The art of the interview is an important thing to master before starting your job hunt.
Without the ability to succinctly and effectively answer the many questions you will be presented with, you will find it difficult to land that dream job.
Of all the questions you will be asked, however, perhaps none is more common than this one: “Why do you want to work at our company?”
Knowing how to answer this question is quite important, since you are being asked several different questions at once.
To make sure you impress your interviewer, try packing some of these points into your answer.
- Talk About What First Made You Interested in the Company
Before you get into showing off your knowledge of the company’s current goals and services, try showing off what interested you in the company in the first place.
Talk about how you first heard about them, what you liked about them and how you’ve been following their development.

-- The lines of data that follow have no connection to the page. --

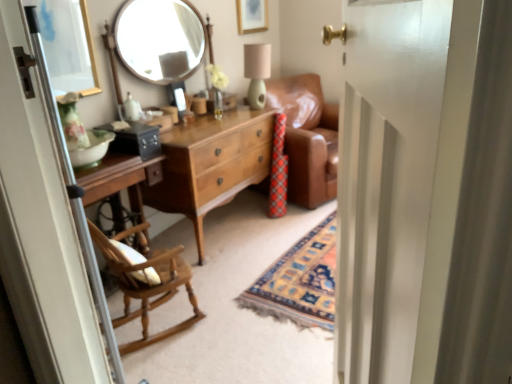 This screenshot has height=384, width=512. I want to click on gold-framed mirror at upper left, arranged as the 2th picture frame when viewed from the right, so click(x=67, y=45).

Image resolution: width=512 pixels, height=384 pixels. What do you see at coordinates (386, 180) in the screenshot?
I see `white glossy door at center, which ranks as the 2th screen door in left-to-right order` at bounding box center [386, 180].

The height and width of the screenshot is (384, 512). What are the coordinates of `light brown wood dresser at center` in the screenshot? It's located at (212, 164).

The image size is (512, 384). What do you see at coordinates (257, 72) in the screenshot?
I see `matte green lampshade at upper center` at bounding box center [257, 72].

Find the location of `gold-framed mirror at upper left, the 1th picture frame positioned from the bottom`. gold-framed mirror at upper left, the 1th picture frame positioned from the bottom is located at coordinates (67, 45).

Between matte brown coffee cup at center and white glossy door at center, which appears as the first screen door when viewed from the right, which one has larger width?

With larger width is white glossy door at center, which appears as the first screen door when viewed from the right.

Can you tell me how much matte brown coffee cup at center and white glossy door at center, which appears as the first screen door when viewed from the right, differ in facing direction?

The angle between the facing direction of matte brown coffee cup at center and the facing direction of white glossy door at center, which appears as the first screen door when viewed from the right, is 152 degrees.

Does matte brown coffee cup at center have a lesser height compared to white glossy door at center, which ranks as the 2th screen door in left-to-right order?

Indeed, matte brown coffee cup at center has a lesser height compared to white glossy door at center, which ranks as the 2th screen door in left-to-right order.

This screenshot has width=512, height=384. I want to click on coffee cup behind the white glossy door at center, which appears as the first screen door when viewed from the right, so click(x=199, y=105).

Is white glossy door at center, which ranks as the 2th screen door in left-to-right order, inside light brown wood dresser at center?

That's incorrect, white glossy door at center, which ranks as the 2th screen door in left-to-right order, is not inside light brown wood dresser at center.

Where is `screen door on the right of light brown wood dresser at center`? This screenshot has height=384, width=512. screen door on the right of light brown wood dresser at center is located at coordinates (386, 180).

Is light brown wood dresser at center positioned far away from white glossy door at center, which ranks as the 2th screen door in left-to-right order?

Indeed, light brown wood dresser at center is not near white glossy door at center, which ranks as the 2th screen door in left-to-right order.

Does light brown wood dresser at center appear on the left side of white glossy door at center, which appears as the first screen door when viewed from the right?

Yes, light brown wood dresser at center is to the left of white glossy door at center, which appears as the first screen door when viewed from the right.

From the picture: Is matte brown coffee cup at center positioned behind matte green lampshade at upper center?

Yes, it is behind matte green lampshade at upper center.

Which object is wider, matte brown coffee cup at center or matte green lampshade at upper center?

Wider between the two is matte green lampshade at upper center.

Would you say matte brown coffee cup at center is outside matte green lampshade at upper center?

Yes, matte brown coffee cup at center is located beyond the bounds of matte green lampshade at upper center.

From a real-world perspective, between matte brown coffee cup at center and matte green lampshade at upper center, who is vertically higher?

In real-world perspective, matte green lampshade at upper center is above.

In terms of width, does white glossy door at center, which appears as the first screen door when viewed from the right, look wider or thinner when compared to matte brown coffee cup at center?

Clearly, white glossy door at center, which appears as the first screen door when viewed from the right, has more width compared to matte brown coffee cup at center.

Could you tell me if white glossy door at center, which ranks as the 2th screen door in left-to-right order, is turned towards matte brown coffee cup at center?

No, white glossy door at center, which ranks as the 2th screen door in left-to-right order, is not facing towards matte brown coffee cup at center.

From the matte brown coffee cup at center, count 2nd screen doors forward and point to it. Please provide its 2D coordinates.

[(386, 180)]

Does white glossy door at center, which ranks as the 2th screen door in left-to-right order, appear on the right side of matte brown coffee cup at center?

Indeed, white glossy door at center, which ranks as the 2th screen door in left-to-right order, is positioned on the right side of matte brown coffee cup at center.

In order to click on the 1st picture frame directly above the wooden rocking chair at left (from a real-world perspective) in this screenshot , I will do `click(67, 45)`.

Consider the image. Which is behind, gold-framed mirror at upper left, which is counted as the 2th picture frame, starting from the back, or wooden rocking chair at left?

gold-framed mirror at upper left, which is counted as the 2th picture frame, starting from the back, is more distant.

Which object is wider, gold-framed mirror at upper left, which is counted as the 2th picture frame, starting from the back, or wooden rocking chair at left?

Wider between the two is wooden rocking chair at left.

From the image's perspective, is gold-framed mirror at upper left, acting as the 2th picture frame starting from the top, beneath wooden rocking chair at left?

Incorrect, from the image's perspective, gold-framed mirror at upper left, acting as the 2th picture frame starting from the top, is higher than wooden rocking chair at left.

From a real-world perspective, which is physically above, white glossy door at center, which appears as the first screen door when viewed from the right, or light brown wood dresser at center?

In real-world perspective, white glossy door at center, which appears as the first screen door when viewed from the right, is above.

Image resolution: width=512 pixels, height=384 pixels. Find the location of `cabinetry behind the white glossy door at center, which ranks as the 2th screen door in left-to-right order`. cabinetry behind the white glossy door at center, which ranks as the 2th screen door in left-to-right order is located at coordinates (212, 164).

From the image's perspective, is white glossy door at center, which ranks as the 2th screen door in left-to-right order, on top of light brown wood dresser at center?

No, from the image's perspective, white glossy door at center, which ranks as the 2th screen door in left-to-right order, is not above light brown wood dresser at center.

Does white glossy door at center, which ranks as the 2th screen door in left-to-right order, touch light brown wood dresser at center?

No, white glossy door at center, which ranks as the 2th screen door in left-to-right order, is not next to light brown wood dresser at center.

Is wooden rocking chair at left positioned far away from white glossy door at center, which appears as the first screen door when viewed from the right?

Yes, wooden rocking chair at left and white glossy door at center, which appears as the first screen door when viewed from the right, are quite far apart.

Is point (124, 318) positioned in front of point (384, 42)?

No.

Measure the distance between wooden rocking chair at left and white glossy door at center, which appears as the first screen door when viewed from the right.

3.60 feet.

Considering the relative sizes of wooden rocking chair at left and white glossy door at center, which ranks as the 2th screen door in left-to-right order, in the image provided, is wooden rocking chair at left smaller than white glossy door at center, which ranks as the 2th screen door in left-to-right order,?

Yes.

Image resolution: width=512 pixels, height=384 pixels. What are the coordinates of `coffee cup above the white glossy door at center, which appears as the first screen door when viewed from the right (from a real-world perspective)` in the screenshot? It's located at (199, 105).

You are a GUI agent. You are given a task and a screenshot of the screen. Output one action in this format:
    pyautogui.click(x=<x>, y=<y>)
    Task: Click on the screen door that appears on the right of light brown wood dresser at center
    
    Given the screenshot: What is the action you would take?
    pyautogui.click(x=386, y=180)

Which object lies nearer to the anchor point matte green lampshade at upper center, gold-framed mirror at upper left, the first picture frame positioned from the left, or light brown wood dresser at center?

Among the two, light brown wood dresser at center is located nearer to matte green lampshade at upper center.

Looking at the image, which one is located closer to gold-framed mirror at upper left, which is counted as the 1th picture frame, starting from the front, wooden rocking chair at left or light brown wood dresser at center?

light brown wood dresser at center lies closer to gold-framed mirror at upper left, which is counted as the 1th picture frame, starting from the front, than the other object.

Which object lies further to the anchor point gold-framed mirror at upper left, arranged as the 2th picture frame when viewed from the right, light brown wood dresser at center or wooden screen door at left, which is the 1th screen door from left to right?

wooden screen door at left, which is the 1th screen door from left to right, is further to gold-framed mirror at upper left, arranged as the 2th picture frame when viewed from the right.

When comparing their distances from gold-framed picture at upper center, which ranks as the 2th picture frame in left-to-right order, does light brown wood dresser at center or matte brown coffee cup at center seem closer?

matte brown coffee cup at center.

Based on their spatial positions, is matte green lampshade at upper center or gold-framed mirror at upper left, the 1th picture frame positioned from the bottom, closer to wooden rocking chair at left?

The object closer to wooden rocking chair at left is gold-framed mirror at upper left, the 1th picture frame positioned from the bottom.

From the image, which object appears to be farther from wooden screen door at left, the 2th screen door from the right, light brown wood dresser at center or matte brown coffee cup at center?

Based on the image, matte brown coffee cup at center appears to be further to wooden screen door at left, the 2th screen door from the right.

When comparing their distances from light brown wood dresser at center, does gold-framed picture at upper center, the first picture frame positioned from the top, or matte white vase at center seem further?

The object further to light brown wood dresser at center is gold-framed picture at upper center, the first picture frame positioned from the top.

From the image, which object appears to be farther from matte green lampshade at upper center, matte white vase at center or white glossy door at center, which ranks as the 2th screen door in left-to-right order?

white glossy door at center, which ranks as the 2th screen door in left-to-right order, is positioned further to the anchor matte green lampshade at upper center.

Where is `lamp between gold-framed picture at upper center, arranged as the second picture frame when ordered from the bottom, and matte white vase at center in the up-down direction`? lamp between gold-framed picture at upper center, arranged as the second picture frame when ordered from the bottom, and matte white vase at center in the up-down direction is located at coordinates (257, 72).

Find the location of a particular element. Image resolution: width=512 pixels, height=384 pixels. cabinetry between gold-framed mirror at upper left, the 1th picture frame positioned from the bottom, and wooden rocking chair at left from top to bottom is located at coordinates (212, 164).

Locate an element on the screen. This screenshot has height=384, width=512. coffee cup between white glossy door at center, which ranks as the 2th screen door in left-to-right order, and gold-framed picture at upper center, which ranks as the 2th picture frame in left-to-right order, in the front-back direction is located at coordinates (199, 105).

Image resolution: width=512 pixels, height=384 pixels. In order to click on bottle located between gold-framed mirror at upper left, which is counted as the 2th picture frame, starting from the back, and matte green lampshade at upper center in the left-right direction in this screenshot , I will do `click(132, 109)`. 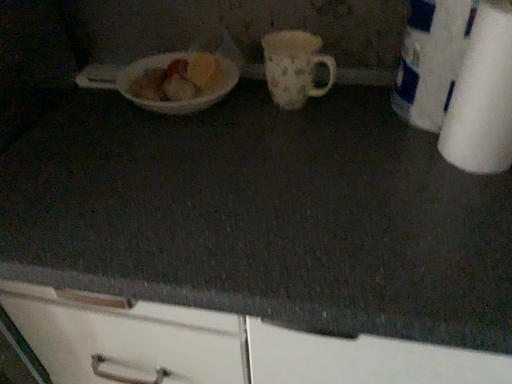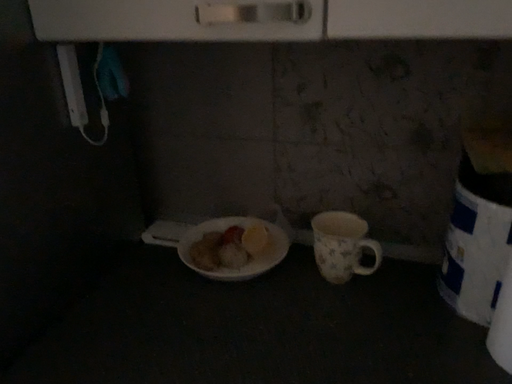 Question: How did the camera likely rotate when shooting the video?

Choices:
 (A) rotated upward
 (B) rotated downward

Answer: (A) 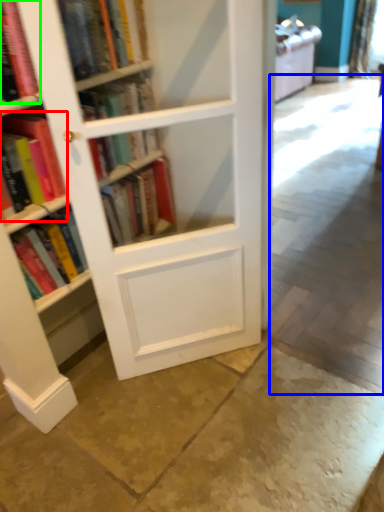 Question: Based on their relative distances, which object is farther from book (highlighted by a red box)? Choose from concrete (highlighted by a blue box) and book (highlighted by a green box).

Choices:
 (A) concrete
 (B) book

Answer: (A) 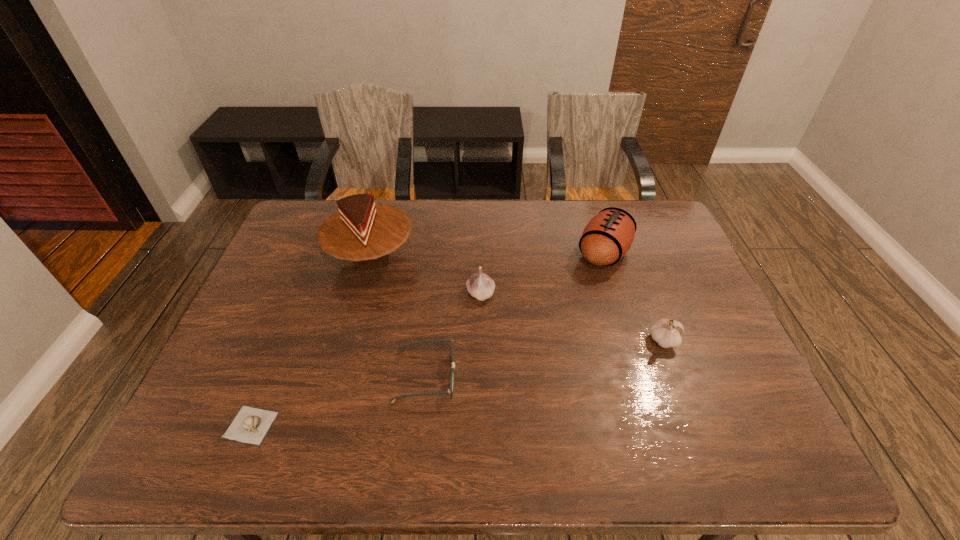 This screenshot has width=960, height=540. Find the location of `the tallest object`. the tallest object is located at coordinates point(362,231).

Locate an element on the screen. This screenshot has height=540, width=960. football (American) is located at coordinates (607, 237).

Where is `the second garlic from left to right`? This screenshot has width=960, height=540. the second garlic from left to right is located at coordinates (480, 286).

In order to click on the fourth object from left to right in this screenshot , I will do `click(480, 286)`.

Identify the location of the second farthest garlic. This screenshot has height=540, width=960. pos(666,332).

Locate an element on the screen. This screenshot has height=540, width=960. spectacles is located at coordinates (450, 391).

What are the coordinates of `the shortest object` in the screenshot? It's located at pyautogui.click(x=250, y=425).

At what (x,y) coordinates should I click in order to perform the action: click on the leftmost garlic. Please return your answer as a coordinate pair (x, y). Looking at the image, I should click on (250, 425).

Image resolution: width=960 pixels, height=540 pixels. In order to click on free region located on the front of the cake in this screenshot , I will do `click(357, 309)`.

Identify the location of free space located 0.250m on the front of the second tallest object. The width and height of the screenshot is (960, 540). (632, 345). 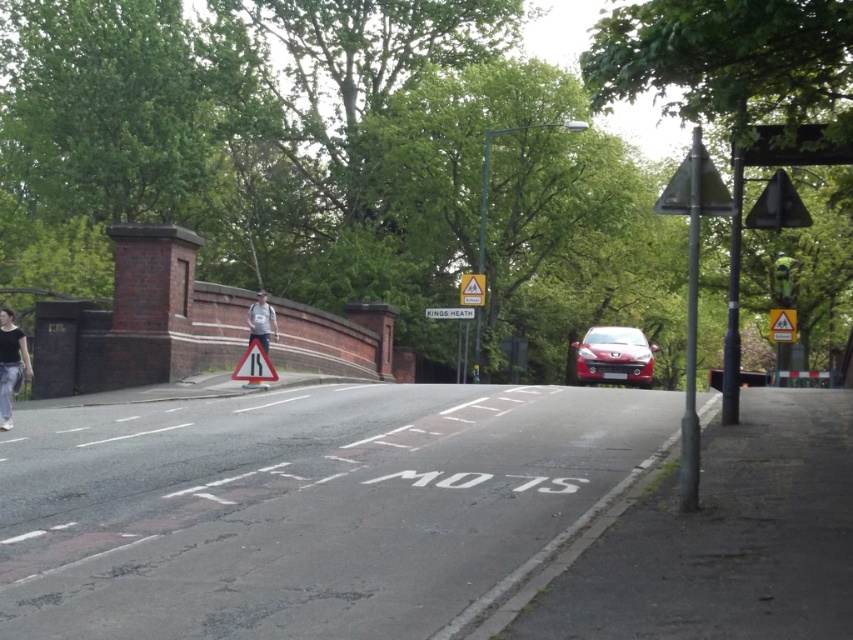 Which is in front, point (7, 380) or point (471, 312)?

Point (7, 380)

What do you see at coordinates (10, 364) in the screenshot?
I see `denim pants at lower left` at bounding box center [10, 364].

I want to click on denim pants at lower left, so click(10, 364).

Between matte red car at center and yellow reflective triangle at upper right, which one has less height?

yellow reflective triangle at upper right is shorter.

Does matte red car at center have a lesser width compared to yellow reflective triangle at upper right?

Incorrect, matte red car at center's width is not less than yellow reflective triangle at upper right's.

Identify the location of matte red car at center. This screenshot has width=853, height=640. (614, 356).

Between gray fabric jacket at center and white plastic sign at center, which one is positioned lower?

gray fabric jacket at center is below.

Between point (260, 332) and point (434, 310), which one is positioned in front?

Point (260, 332)

Is point (262, 323) positioned behind point (467, 310)?

No, it is in front of (467, 310).

Image resolution: width=853 pixels, height=640 pixels. I want to click on gray fabric jacket at center, so click(x=260, y=321). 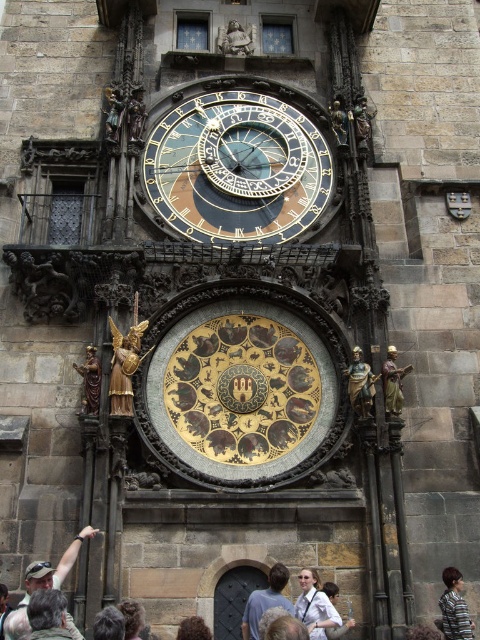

This shows that you’re not there just because you want a job, but that you genuinely like and want to work with the company.
- Discuss Fit
Describe some characteristics of the company (such as culture, type of people that work there, established/interesting practices) and mention why that’s a good fit for your personality/preferences.
You can also throw in a few quick reasons why you and the job/role are made for each other.
A good fit with the culture, people and role, gives signals to the employer that you will blend in well and stay around for a while.
- Lay Out a Game Plan
Share your knowledge of the current state of the company and give your insight into how you can help the company achieve its future goals.
Simply stating what you can provide to the company isn’t enough, your interviewer wants specific examples of how your time at the company may go. Keep focused on discussing what you plan on doing once hired, and then talk about how you plan on navigating your future at the company.
Once you do this, the interviewer will see that not only are you skilled and passionate, but that you have long-term critical thinking skills.